Une longue page de l'histoire de l'équipe de France se tournera une fois la Coupe du monde terminée sur le sol américain (11 juin - 19 juillet). Didier Deschamps, son sélectionneur depuis la fin de l'Euro 2012, passera la main vraisemblablement à Zinedine Zidane. Pour sa part, une nouvelle aventure se présentera, lui qui parsème quelques indices...

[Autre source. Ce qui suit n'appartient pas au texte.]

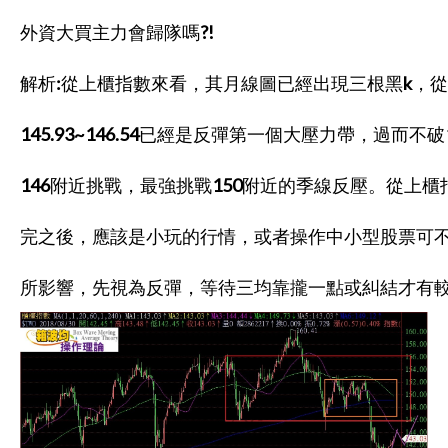
外資大買主力會歸隊嗎?!
解析:從上櫃指數來看，其月線圖已經出現三根黑k，
145.93~146.54已經是反彈第一個大壓力帶，過而不破1
146附近挑戰，最強挑戰150附近的季線反壓。從上
完之後，應該是小玩的行情，或者操作中小型股票可
所影響，先視為反彈，等待三均靠攏一點或糾結才有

Quatorze années de sa vie. Et ce, rien qu'en tant qu'entraîneur. En effet, Didier Deschamps a offert plus de 10 ans à l'équipe de France dans son rôle de sélectionneur. Avant cela, DD a été le milieu de terrain et le capitaine de la sélection nationale en emmenant le groupe d'Aimé Jacquet et de Roger Lemerre sur le toit du monde et de l'Europe en 1998 ainsi qu'en 2000. Agé de 57 ans, Didier Deschamps cédera son poste après le Mondial 2026 en Amérique du nord, pour quoi faire ?
«Je vous rassure, je ne suis pas à la retraite»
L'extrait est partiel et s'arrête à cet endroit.